This I Believe #1: Love Comes Cropped 3x5

I've been wanting to jump on the This I Believe bandwagon for a long time. These three-minute essays, which appear on NPR's All Things Considered, Tell Me More, and Weekend Edition Sunday, are at the heart of a national media project that gets people writing, sharing, and talking about the values and beliefs that guide their daily lives.

My plan: to write the rough drafts of what I believe here, let the ideas percolate, and then submit them down the line. Let me know what you think!

This I Believe #1: Love Comes Cropped 3x5

I get hung up on photographs of myself. I never look as pretty or slender as I think I do in the mirror. I never look fashionable or dramatic. I never look like the fascinating type of person -- you know, the kind who's not beautiful, but arresting -- that pro photographers are always putting in fancy exhibits as "Anonymous Girl #5" because of their undeniable, irrepressible character.

Yet, I love having pictures taken. I love grinning and posing. I love how beautiful I feel in that moment.
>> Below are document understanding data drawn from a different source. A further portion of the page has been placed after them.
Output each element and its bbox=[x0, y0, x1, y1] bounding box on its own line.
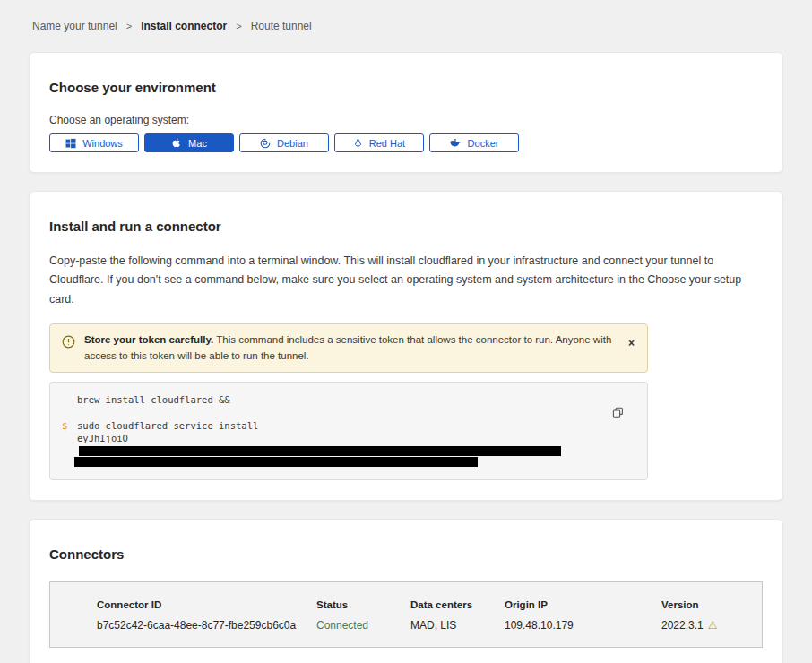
token-redaction-bar bbox=[74, 457, 478, 467]
install-description: Copy-paste the following command into a … bbox=[49, 252, 763, 309]
os-button-row: Windows Mac Debian bbox=[49, 133, 763, 152]
page: Name your tunnel > Install connector > R… bbox=[0, 0, 812, 663]
header-connector-id: Connector ID bbox=[97, 599, 316, 610]
token-warning-text: Store your token carefully. This command… bbox=[84, 332, 614, 365]
code-line-sudo: $ sudo cloudflared service install bbox=[62, 419, 611, 432]
os-button-windows[interactable]: Windows bbox=[49, 133, 139, 152]
connectors-card: Connectors Connector ID Status Data cent… bbox=[29, 519, 783, 663]
breadcrumb-install-connector[interactable]: Install connector bbox=[141, 20, 227, 32]
os-button-redhat[interactable]: Red Hat bbox=[334, 133, 424, 152]
header-data-centers: Data centers bbox=[410, 599, 505, 610]
token-warning-alert: Store your token carefully. This command… bbox=[49, 323, 648, 374]
token-redaction-bar bbox=[79, 446, 561, 456]
os-button-docker[interactable]: Docker bbox=[429, 133, 519, 152]
status-badge: Connected bbox=[316, 619, 410, 632]
copy-icon[interactable] bbox=[612, 407, 624, 421]
redhat-logo-icon bbox=[353, 138, 363, 149]
table-row: b7c52c42-6caa-48ee-8c77-fbe259cb6c0a Con… bbox=[97, 619, 744, 632]
code-blank-line bbox=[62, 407, 611, 419]
version-text: 2022.3.1 bbox=[661, 619, 704, 632]
os-button-label: Red Hat bbox=[369, 138, 405, 149]
warning-circle-icon bbox=[62, 335, 75, 352]
close-icon[interactable]: × bbox=[626, 338, 636, 349]
code-text-sudo: sudo cloudflared service install bbox=[77, 419, 258, 432]
choose-environment-card: Choose your environment Choose an operat… bbox=[29, 52, 783, 173]
connectors-table: Connector ID Status Data centers Origin … bbox=[49, 581, 763, 648]
os-label: Choose an operating system: bbox=[49, 114, 763, 126]
connector-id-value: b7c52c42-6caa-48ee-8c77-fbe259cb6c0a bbox=[97, 619, 316, 632]
token-prefix: eyJhIjoiO bbox=[77, 432, 611, 457]
breadcrumb-route-tunnel[interactable]: Route tunnel bbox=[251, 20, 312, 32]
version-warning-icon: ⚠ bbox=[708, 619, 718, 632]
os-button-label: Debian bbox=[277, 138, 308, 149]
apple-logo-icon bbox=[171, 137, 182, 149]
token-prefix-text: eyJhIjoiO bbox=[77, 433, 128, 443]
breadcrumb-separator: > bbox=[126, 21, 132, 31]
choose-environment-title: Choose your environment bbox=[49, 80, 763, 95]
connectors-table-header: Connector ID Status Data centers Origin … bbox=[97, 599, 744, 610]
os-button-label: Docker bbox=[468, 138, 499, 149]
os-button-label: Mac bbox=[188, 138, 207, 149]
header-status: Status bbox=[316, 599, 410, 610]
docker-logo-icon bbox=[450, 138, 462, 148]
os-button-mac[interactable]: Mac bbox=[144, 133, 234, 152]
origin-ip-value: 109.48.10.179 bbox=[505, 619, 661, 632]
token-warning-title: Store your token carefully. bbox=[84, 334, 213, 345]
header-origin-ip: Origin IP bbox=[505, 599, 661, 610]
install-connector-title: Install and run a connector bbox=[49, 219, 763, 234]
prompt-spacer bbox=[62, 432, 77, 457]
windows-logo-icon bbox=[65, 138, 76, 149]
code-line-token-2 bbox=[62, 457, 611, 467]
prompt-spacer bbox=[62, 393, 77, 406]
os-button-label: Windows bbox=[82, 138, 123, 149]
version-value: 2022.3.1⚠ bbox=[661, 619, 744, 632]
debian-logo-icon bbox=[260, 138, 271, 149]
install-command-codeblock[interactable]: brew install cloudflared && $ sudo cloud… bbox=[49, 382, 648, 480]
header-version: Version bbox=[661, 599, 744, 610]
install-connector-card: Install and run a connector Copy-paste t… bbox=[29, 191, 783, 501]
code-line-token: eyJhIjoiO bbox=[62, 432, 611, 457]
connectors-title: Connectors bbox=[49, 547, 763, 562]
data-centers-value: MAD, LIS bbox=[410, 619, 505, 632]
os-button-debian[interactable]: Debian bbox=[239, 133, 329, 152]
breadcrumb: Name your tunnel > Install connector > R… bbox=[32, 20, 783, 32]
shell-prompt: $ bbox=[62, 419, 77, 432]
breadcrumb-name-your-tunnel[interactable]: Name your tunnel bbox=[32, 20, 117, 32]
code-line-brew: brew install cloudflared && bbox=[62, 393, 611, 406]
breadcrumb-separator: > bbox=[236, 21, 241, 31]
code-text-brew: brew install cloudflared && bbox=[77, 393, 230, 406]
I am addicted to the possibility of finally having the perfect shot -- the one image that could go in a gallery, sit on my grandchildren's mantles, and prove why a man could fall in love with me across a crowded room.

You can see what a tall order this can be. And you can see why I'm always hopeful, never fulfilled. Except, however, when it comes to the person behind the camera.
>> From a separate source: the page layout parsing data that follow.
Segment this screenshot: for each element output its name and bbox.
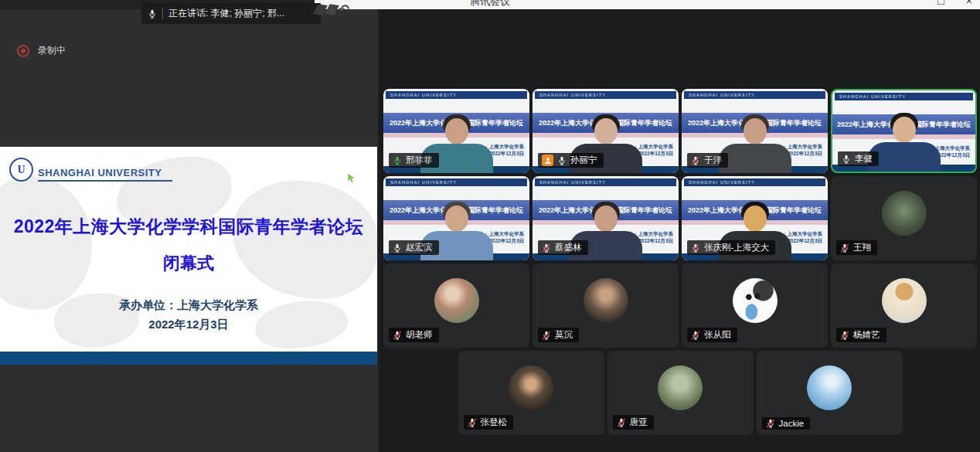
participant-name-label: 莫沉 xyxy=(538,328,579,342)
vb-header-bar: SHANGHAI UNIVERSITY xyxy=(386,178,527,186)
vb-header-bar: SHANGHAI UNIVERSITY xyxy=(835,93,973,100)
participant-name: 张庆刚-上海交大 xyxy=(704,242,769,253)
slide-subtitle: 闭幕式 xyxy=(0,252,377,275)
participant-name-label: 胡老师 xyxy=(389,328,439,342)
participant-tile[interactable]: 张从阳 xyxy=(682,263,828,348)
participant-name-label: 唐亚 xyxy=(613,415,654,430)
mic-icon xyxy=(691,156,700,165)
participant-name: 李健 xyxy=(855,153,873,165)
silhouette-head xyxy=(445,118,468,144)
participant-name-label: 孙丽宁 xyxy=(538,153,604,168)
undo-arrow-icon: ↶ xyxy=(339,5,349,15)
participant-name: 邢菲菲 xyxy=(406,155,433,166)
video-grid-pane: SHANGHAI UNIVERSITY 2022年上海大学化学学科国际青年学者论… xyxy=(378,9,980,452)
participant-tile[interactable]: 莫沉 xyxy=(533,263,679,348)
vb-header-bar: SHANGHAI UNIVERSITY xyxy=(684,91,825,99)
mic-icon xyxy=(393,243,402,253)
participant-name-label: 张登松 xyxy=(464,415,514,430)
speaking-label: 正在讲话: 李健; 孙丽宁; 邢... xyxy=(168,7,284,20)
participant-avatar xyxy=(807,365,852,410)
close-icon[interactable]: × xyxy=(966,0,972,7)
participant-tile[interactable]: SHANGHAI UNIVERSITY 2022年上海大学化学学科国际青年学者论… xyxy=(383,176,529,260)
mic-icon xyxy=(842,155,851,164)
tencent-meeting-window: 腾讯会议 □ × 正在讲话: 李健; 孙丽宁; 邢... ↶ 录制中 xyxy=(0,0,980,452)
participant-tile[interactable]: 杨婧艺 xyxy=(831,263,977,348)
mic-icon xyxy=(617,418,626,427)
silhouette-head xyxy=(594,118,618,144)
silhouette-head xyxy=(594,206,618,232)
mic-icon xyxy=(468,418,477,427)
grid-row: 胡老师 莫沉 张从阳 xyxy=(383,263,977,348)
participant-tile[interactable]: SHANGHAI UNIVERSITY 2022年上海大学化学学科国际青年学者论… xyxy=(533,89,679,173)
participant-name-label: 蔡盛林 xyxy=(538,240,588,255)
participant-name-label: 张从阳 xyxy=(687,328,737,342)
participant-name: 张登松 xyxy=(481,416,508,428)
vb-header-bar: SHANGHAI UNIVERSITY xyxy=(386,91,527,99)
participant-name-label: 赵宏滨 xyxy=(389,240,439,255)
participant-name-label: 张庆刚-上海交大 xyxy=(687,240,775,255)
participant-tile[interactable]: 唐亚 xyxy=(607,351,754,435)
participant-name: 杨婧艺 xyxy=(853,329,880,341)
university-logo: U SHANGHAI UNIVERSITY xyxy=(9,158,172,182)
silhouette-head xyxy=(445,206,468,232)
participant-avatar xyxy=(509,365,553,410)
record-icon xyxy=(17,45,29,57)
participant-name: Jackie xyxy=(779,419,805,428)
participant-tile[interactable]: SHANGHAI UNIVERSITY 2022年上海大学化学学科国际青年学者论… xyxy=(383,89,529,173)
university-name: SHANGHAI UNIVERSITY xyxy=(38,167,172,182)
presentation-slide: U SHANGHAI UNIVERSITY 2022年上海大学化学学科国际青年学… xyxy=(0,147,377,352)
toolbar-divider xyxy=(162,8,163,19)
microphone-icon xyxy=(148,9,157,19)
participant-tile[interactable]: SHANGHAI UNIVERSITY 2022年上海大学化学学科国际青年学者论… xyxy=(682,176,828,260)
slide-title: 2022年上海大学化学学科国际青年学者论坛 xyxy=(0,215,377,239)
participant-name: 唐亚 xyxy=(630,416,648,428)
participant-avatar xyxy=(434,278,479,323)
participant-name: 莫沉 xyxy=(555,329,573,341)
participant-name: 王翔 xyxy=(853,242,871,253)
participant-name-label: 邢菲菲 xyxy=(389,153,439,168)
vb-header-bar: SHANGHAI UNIVERSITY xyxy=(535,91,676,99)
participant-name: 胡老师 xyxy=(406,329,433,341)
participant-name: 张从阳 xyxy=(704,329,731,341)
world-map-watermark xyxy=(226,174,377,304)
participant-avatar xyxy=(658,365,703,410)
mic-icon xyxy=(393,331,402,340)
speaking-indicator-toolbar[interactable]: 正在讲话: 李健; 孙丽宁; 邢... xyxy=(141,3,321,24)
window-controls: □ × xyxy=(937,0,972,7)
participant-name-label: 于洋 xyxy=(687,153,728,168)
participant-tile[interactable]: 胡老师 xyxy=(383,263,529,348)
slide-bottom-bar xyxy=(0,352,377,365)
silhouette-head xyxy=(744,118,767,144)
participant-tile[interactable]: SHANGHAI UNIVERSITY 2022年上海大学化学学科国际青年学者论… xyxy=(831,89,977,173)
mic-icon xyxy=(691,243,700,253)
participant-tile[interactable]: 王翔 xyxy=(831,176,977,260)
silhouette-torso xyxy=(719,144,791,173)
watermark-icons: ↶ xyxy=(315,5,349,15)
university-emblem-icon: U xyxy=(9,158,33,182)
recording-label: 录制中 xyxy=(38,44,66,57)
participant-avatar xyxy=(882,278,927,323)
grid-row: SHANGHAI UNIVERSITY 2022年上海大学化学学科国际青年学者论… xyxy=(383,176,977,260)
participant-tile[interactable]: Jackie xyxy=(757,351,903,435)
participant-avatar xyxy=(882,191,927,236)
silhouette-head xyxy=(744,206,767,232)
participant-name-label: Jackie xyxy=(762,417,811,430)
cursor-arrow xyxy=(347,173,357,184)
slide-organizer: 承办单位：上海大学化学系 xyxy=(0,298,377,313)
participant-tile[interactable]: SHANGHAI UNIVERSITY 2022年上海大学化学学科国际青年学者论… xyxy=(682,89,828,173)
mic-icon xyxy=(393,156,402,165)
participant-name: 蔡盛林 xyxy=(555,242,582,253)
grid-row: 张登松 唐亚 Jac xyxy=(383,351,977,435)
participant-avatar xyxy=(733,278,778,323)
participant-avatar xyxy=(584,278,628,323)
mic-icon xyxy=(557,156,567,165)
mic-icon xyxy=(766,419,775,428)
participant-name: 孙丽宁 xyxy=(570,155,597,166)
member-badge-icon xyxy=(542,155,553,166)
participant-name: 赵宏滨 xyxy=(406,242,433,253)
maximize-icon[interactable]: □ xyxy=(937,0,944,7)
participant-name-label: 杨婧艺 xyxy=(836,328,886,342)
participant-tile[interactable]: 张登松 xyxy=(458,351,604,435)
participant-tile[interactable]: SHANGHAI UNIVERSITY 2022年上海大学化学学科国际青年学者论… xyxy=(533,176,679,260)
slide-date: 2022年12月3日 xyxy=(0,318,377,332)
I am thinking specifically of my dear friend Mark. He has an artist's soul and eye, working magic and taking risks with his regular Kodak digital camera. In fact, he never stops snapping, to the point where I'm sometimes embarrassed that he's pulling out the lens at such inappropriate moments.

Secretly, though, I'm thrilled. Because if he's documenting my life in such ordinary detail, then chances improve that one of those shots will be THE one: the real, amazing Julia captured forever in time.

As a result, I have albums upon albums of pictures from Mark. Pictures of me laughing, singing, sighing, putting my hair up, appearing in reflecting pools, dancing, eating breakfast, rolling my eyes, making jazz hands, sporting pigtails and winter hats. Some are adorable. Some are unflattering. All are intimate, as they reveal the way my friend looks past photography as record-keeping, and instead uses it to amplify what I mean to him.

That's why Mark's photos are my favorites, despite my visible imperfections. When I flip through the images, I see my life through his eyes. Each frame shows the joy I am to him, and what fun we are having, and what adventures are still to come the next time he finds us bored and with camera in hand.

Turns out, that is the real Julia in the shots. I'm the goof, the drama queen, the co-conspirator, the friend. A shutterbug who didn't care wouldn't bother snapping me so much. Instead, I have one who cares in abundance, and who lends his perspective on my existence with every click.

And what do the final images tell me? That character trumps being photogenic. That every word, action, and expression I make shows others who I am -- undeniable, irrepressible. And that I will always be beautiful to those who love me.